== TASK ==
Set down exactly the lines below between the line holding "В 1898 году" and the line holding "регулярной.", inclusive; no other line belongs in the answer.

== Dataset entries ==
::::
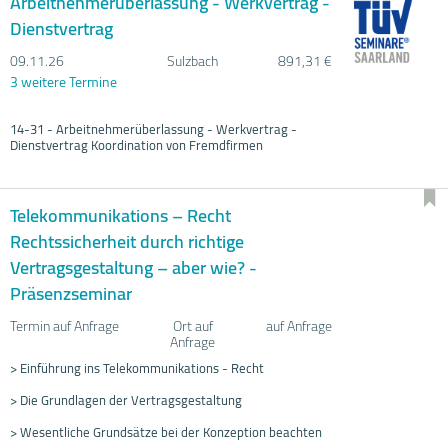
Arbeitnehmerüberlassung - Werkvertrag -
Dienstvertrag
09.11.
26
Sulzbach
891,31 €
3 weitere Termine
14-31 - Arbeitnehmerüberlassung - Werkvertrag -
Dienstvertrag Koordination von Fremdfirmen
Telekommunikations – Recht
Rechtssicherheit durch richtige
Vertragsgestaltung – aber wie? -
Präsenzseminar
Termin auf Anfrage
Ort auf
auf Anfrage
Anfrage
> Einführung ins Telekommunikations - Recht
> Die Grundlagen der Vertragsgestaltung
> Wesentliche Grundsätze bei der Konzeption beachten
::::
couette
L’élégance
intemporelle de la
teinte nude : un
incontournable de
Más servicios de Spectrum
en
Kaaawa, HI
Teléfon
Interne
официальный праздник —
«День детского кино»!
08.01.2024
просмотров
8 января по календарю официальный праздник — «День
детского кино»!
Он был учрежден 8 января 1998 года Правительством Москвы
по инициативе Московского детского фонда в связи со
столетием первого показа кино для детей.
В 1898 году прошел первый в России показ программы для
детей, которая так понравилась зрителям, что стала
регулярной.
::::
== WRITTEN SOLUTION ==
В 1898 году прошел первый в России показ программы для
детей, которая так понравилась зрителям, что стала
регулярной.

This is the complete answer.